EXERCISE GOAL: From the line with "2026.08.01 22:00" to the line with "per Xbox 360 con display", output every line below exactly, both ends included. Skip the pictures.

GIVEN RECORDS:
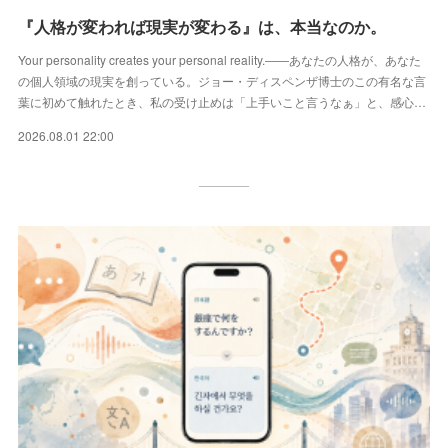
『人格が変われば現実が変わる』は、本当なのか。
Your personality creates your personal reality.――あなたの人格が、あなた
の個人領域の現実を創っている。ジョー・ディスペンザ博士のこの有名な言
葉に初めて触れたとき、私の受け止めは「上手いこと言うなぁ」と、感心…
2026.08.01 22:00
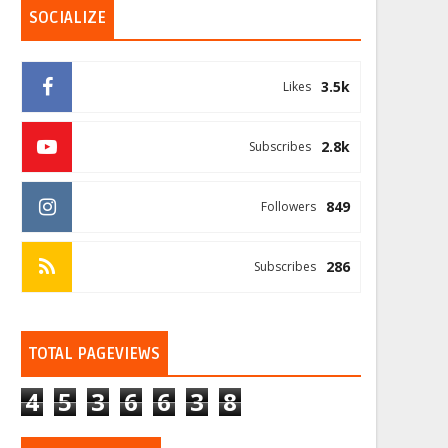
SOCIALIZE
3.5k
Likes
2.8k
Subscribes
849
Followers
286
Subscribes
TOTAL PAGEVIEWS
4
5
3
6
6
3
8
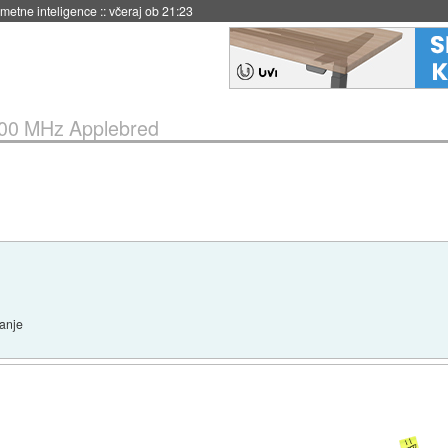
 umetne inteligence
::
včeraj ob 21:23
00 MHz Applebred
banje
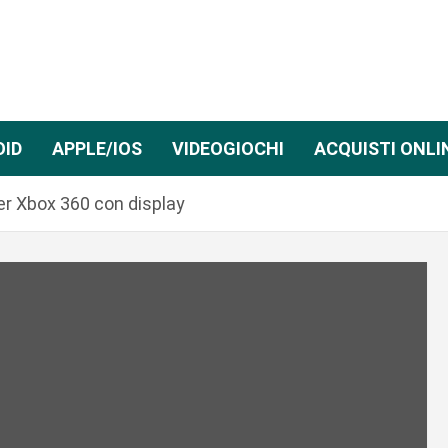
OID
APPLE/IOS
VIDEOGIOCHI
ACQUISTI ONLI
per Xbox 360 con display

--

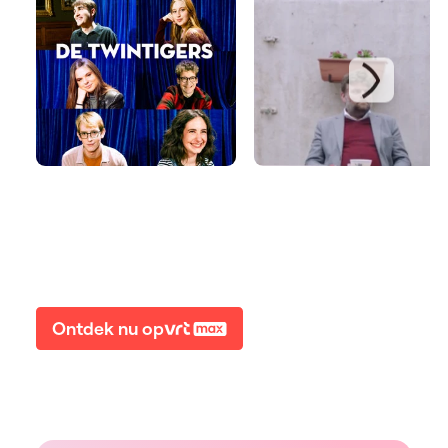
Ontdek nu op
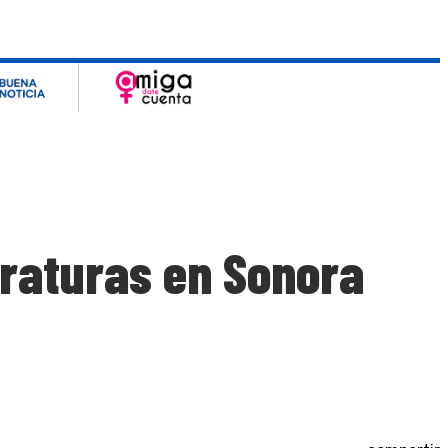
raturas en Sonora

RESULT OF THIS TASK:
2026.08.01 22:00
SOCIALIZE
3.5k
Likes
2.8k
Subscribes
849
Followers
286
Subscribes
TOTAL PAGEVIEWS
4
5
3
6
6
3
8
 umetne inteligence
::
včeraj ob 21:23
00 MHz Applebred
banje
OID
APPLE/IOS
VIDEOGIOCHI
ACQUISTI ONLI
per Xbox 360 con display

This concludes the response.